A few months back I heard the phrase, “How to get to YES”, and it has stuck in my mind since. In a world of NO now, how refreshing would it be to turn that NO into a YES? Yes, can be like a large glass of water on a raging hot day. If yes can make a difference for just one person, is it worth it? Yes takes determination, patience, effort, and persistence, but even so, I would like to propose that YES is attainable - both for our city and our personal lives.
Steps to Yes:
- Desire to change
- Allow the desire to simmer and sprout
- Map out a plan
- Go for it
10 ways Longview has been able to get to YES despite Covid-19 struggles:
- Yes! Longview Downtown businesses were able to expand their businesses during summer and fall months through free outdoor seating permits. Thanks to Community Development Director John Brickey, Cowlitz Economic Development Council’s Lindsey Cope and City Manager Kurt Sacha for making this happen.
- Yes! Longview’s Revolving Loan Fund expanded opportunities for entrepreneurs to attain small business loans with no fees, low interest, and up to $100k borrowing capacity.
- Yes! Millions of dollars flowed into our community through Cares Act funding to lift and benefit families and businesses in need.
- Yes! Over $500k in Community Development Block Grants and HOME grants were distributed to social service agency applicants within the city and city utility rate reductions were granted for over 300 senior citizens.

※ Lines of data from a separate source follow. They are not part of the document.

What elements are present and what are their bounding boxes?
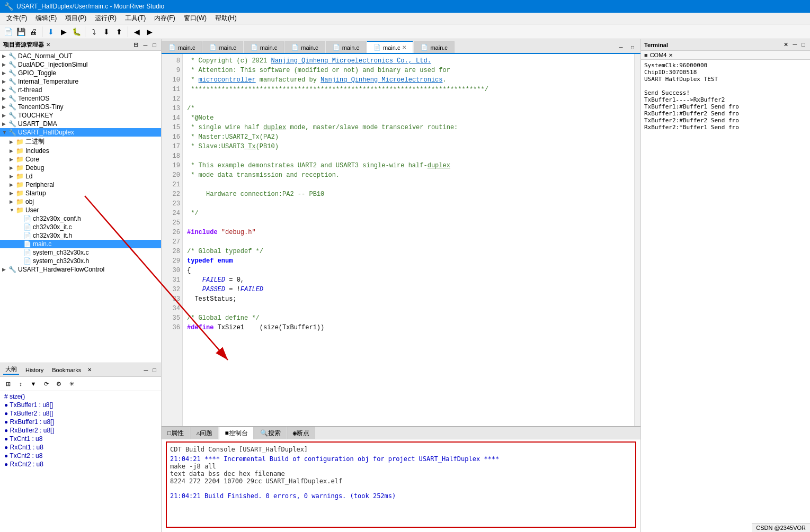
tree-item-User[interactable]: ▼📁User (0, 206, 161, 214)
outline-item[interactable]: ● RxBuffer2 : u8[] (0, 426, 161, 435)
tree-item-obj[interactable]: ▶📁obj (0, 197, 161, 206)
tree-item-DualADC_InjectionSimul[interactable]: ▶🔧DualADC_InjectionSimul (0, 60, 161, 69)
toolbar-forward[interactable]: ▶ (144, 26, 155, 38)
tree-item-ch32v30x_conf_h[interactable]: 📄ch32v30x_conf.h (0, 214, 161, 223)
outline-item[interactable]: # size() (0, 392, 161, 401)
project-explorer-header: 项目资源管理器 ✕ ⊟ ─ □ (0, 39, 161, 51)
editor-tab-1[interactable]: 📄 main.c (162, 41, 202, 53)
outline-filter-btn[interactable]: ▼ (28, 378, 39, 390)
code-area[interactable]: * Copyright (c) 2021 Nanjing Qinheng Mic… (183, 54, 634, 426)
tree-item-label: Startup (25, 190, 46, 197)
toolbar-new[interactable]: 📄 (2, 26, 14, 38)
tree-item-Debug[interactable]: ▶📁Debug (0, 164, 161, 172)
editor-tab-5[interactable]: 📄 main.c (326, 41, 366, 53)
outline-item[interactable]: ● RxCnt2 : u8 (0, 460, 161, 468)
outline-sort-btn[interactable]: ↕ (15, 378, 26, 390)
terminal-max-icon[interactable]: □ (800, 41, 807, 49)
editor-tab-3[interactable]: 📄 main.c (244, 41, 284, 53)
outline-item[interactable]: ● TxCnt2 : u8 (0, 452, 161, 460)
editor-tab-6[interactable]: 📄 main.c ✕ (367, 41, 413, 53)
editor-tab-4[interactable]: 📄 main.c (284, 41, 325, 53)
menu-file[interactable]: 文件(F) (2, 13, 31, 24)
outline-close-icon[interactable]: ✕ (87, 367, 92, 373)
tree-item-label: main.c (33, 240, 51, 248)
outline-collapse-btn[interactable]: ⊞ (2, 378, 14, 390)
pe-minimize-icon[interactable]: ─ (142, 41, 149, 49)
menu-edit[interactable]: 编辑(E) (31, 13, 61, 24)
toolbar-step-into[interactable]: ⬇ (101, 26, 112, 38)
tree-item-Startup[interactable]: ▶📁Startup (0, 189, 161, 197)
tree-item-ch32v30x_it_c[interactable]: 📄ch32v30x_it.c (0, 223, 161, 231)
bottom-tab-problems[interactable]: ⚠问题 (190, 427, 218, 439)
tree-item-Core[interactable]: ▶📁Core (0, 155, 161, 164)
outline-item[interactable]: ● TxBuffer1 : u8[] (0, 401, 161, 409)
pe-close-icon[interactable]: ✕ (46, 42, 50, 48)
menu-run[interactable]: 运行(R) (91, 13, 121, 24)
terminal-min-icon[interactable]: ─ (791, 41, 799, 49)
tree-item-USART_DMA[interactable]: ▶🔧USART_DMA (0, 120, 161, 128)
menu-memory[interactable]: 内存(F) (150, 13, 179, 24)
toolbar-build[interactable]: ⬇ (45, 26, 57, 38)
tree-item-USART_HardwareFlowControl[interactable]: ▶🔧USART_HardwareFlowControl (0, 265, 161, 274)
tree-item-Internal_Temperature[interactable]: ▶🔧Internal_Temperature (0, 77, 161, 86)
pe-maximize-icon[interactable]: □ (151, 41, 158, 49)
tree-item-GPIO_Toggle[interactable]: ▶🔧GPIO_Toggle (0, 69, 161, 77)
outline-item[interactable]: ● RxCnt1 : u8 (0, 443, 161, 452)
tree-item-TencentOS[interactable]: ▶🔧TencentOS (0, 94, 161, 103)
tree-item-TOUCHKEY[interactable]: ▶🔧TOUCHKEY (0, 111, 161, 120)
tree-item-ch32v30x_it_h[interactable]: 📄ch32v30x_it.h (0, 231, 161, 240)
menu-project[interactable]: 项目(P) (61, 13, 91, 24)
toolbar-back[interactable]: ◀ (131, 26, 143, 38)
outline-toolbar: ⊞ ↕ ▼ ⟳ ⚙ ✳ (0, 377, 161, 391)
tab-close-6[interactable]: ✕ (402, 44, 406, 50)
bottom-tab-console[interactable]: ■控制台 (219, 427, 253, 439)
toolbar-step-over[interactable]: ⤵ (88, 26, 100, 38)
pe-collapse-icon[interactable]: ⊟ (132, 41, 140, 49)
title-icon: 🔧 (4, 2, 13, 11)
menu-tools[interactable]: 工具(T) (121, 13, 150, 24)
editor-tabs-minimize[interactable]: ─ (615, 41, 627, 53)
tree-item-rt_thread[interactable]: ▶🔧rt-thread (0, 86, 161, 94)
outline-settings-btn[interactable]: ⚙ (53, 378, 65, 390)
outline-item[interactable]: ● TxBuffer2 : u8[] (0, 409, 161, 418)
com-port-header: ■ COM4 ✕ (641, 51, 810, 60)
tree-item-USART_HalfDuplex[interactable]: ▼🔧USART_HalfDuplex (0, 128, 161, 137)
menu-window[interactable]: 窗口(W) (180, 13, 211, 24)
bottom-tab-search[interactable]: 🔍搜索 (254, 427, 287, 439)
tree-item-system_ch32v30x_h[interactable]: 📄system_ch32v30x.h (0, 257, 161, 265)
code-line: #define TxSize1 (size(TxBuffer1)) (187, 323, 630, 332)
toolbar-run[interactable]: ▶ (58, 26, 69, 38)
tree-item-Includes[interactable]: ▶📁Includes (0, 147, 161, 155)
toolbar-print[interactable]: 🖨 (28, 26, 39, 38)
outline-sync-btn[interactable]: ⟳ (40, 378, 52, 390)
tree-item-TencentOS_Tiny[interactable]: ▶🔧TencentOS-Tiny (0, 103, 161, 111)
outline-item[interactable]: ● RxBuffer1 : u8[] (0, 418, 161, 426)
tree-item-system_ch32v30x_c[interactable]: 📄system_ch32v30x.c (0, 248, 161, 257)
toolbar-debug[interactable]: 🐛 (70, 26, 82, 38)
outline-min-icon[interactable]: ─ (143, 366, 150, 374)
editor-tab-7[interactable]: 📄 main.c (414, 41, 454, 53)
outline-item[interactable]: ● TxCnt1 : u8 (0, 435, 161, 443)
toolbar-sep-3 (128, 26, 128, 37)
menu-help[interactable]: 帮助(H) (211, 13, 241, 24)
terminal-close-icon[interactable]: ✕ (782, 41, 790, 49)
tree-item-___[interactable]: ▶📁二进制 (0, 137, 161, 147)
outline-tab-history[interactable]: History (23, 366, 46, 374)
bottom-tab-properties[interactable]: □属性 (162, 427, 190, 439)
editor-tab-2[interactable]: 📄 main.c (202, 41, 243, 53)
outline-extra-btn[interactable]: ✳ (66, 378, 77, 390)
toolbar-step-out[interactable]: ⬆ (113, 26, 125, 38)
tree-item-Peripheral[interactable]: ▶📁Peripheral (0, 181, 161, 189)
tree-item-Ld[interactable]: ▶📁Ld (0, 172, 161, 181)
toolbar-save[interactable]: 💾 (15, 26, 26, 38)
editor-tabs-maximize[interactable]: □ (627, 41, 638, 53)
tree-item-main_c[interactable]: 📄main.c (0, 240, 161, 248)
editor-scrollbar[interactable] (634, 54, 640, 426)
tree-item-DAC_Normal_OUT[interactable]: ▶🔧DAC_Normal_OUT (0, 52, 161, 60)
project-icon: 🔧 (8, 78, 16, 85)
com-close-icon[interactable]: ✕ (669, 52, 673, 58)
outline-tab-outline[interactable]: 大纲 (3, 365, 19, 375)
bottom-tab-breakpoints[interactable]: ◉断点 (287, 427, 315, 439)
outline-max-icon[interactable]: □ (151, 366, 158, 374)
outline-tab-bookmarks[interactable]: Bookmarks (50, 366, 83, 374)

Thank you, Longview City Council, for approving these applications.
- Yes! Ribbon cutting ceremonies celebrating the newly constructed and federally granted RiverCities Transit on 12th Avenue, including six new biodiesel buses that offered no-fee rides during the Covid-19 summer; and the long-awaited Legends Firing Range on California Way, a 50-yard indoor full facility firing range offering firearms training for our police officers and a recreational facility for the public. Many thanks to our state and federal legislators, Jaime Herrera Beutler, Jim Walsh, Brian Blake and Dean Takko for assistance with funding and helping our community get to Yes!
- Yes! The 94-year-old original city master clock housed in the Country Folks Deli in downtown Longview has been restored and now hangs in its new home in the Longview Public Library. Special thanks to the amazing efforts of former Longview Mayor Mark McCrady, Community Development Director John Brickey and retired downtown business owner John Chilson.
- Yes! The recent Grand Re-opening of the Salvation Army-Longview Temple Corps Hope House Motel, under the leadership of Major Kit Wetter, brings HOPE and another YES to citizens struggling with addiction recovery within our community. This clean and sober housing model will bless the lives of many individuals seeking wellness and recovery.
- Yes! Whereas many of our traditional fun-runs, golf tournaments and recreational activities have been postponed or canceled due to consequences of Covid-19, Longview celebrates a brand new playground structure at Victoria Freeman Park located at Douglas/9th Avenue and nearly completed Harlie’s Hoops Basketball Court at Lake Sacajawea Park at Kessler/20th Avenue.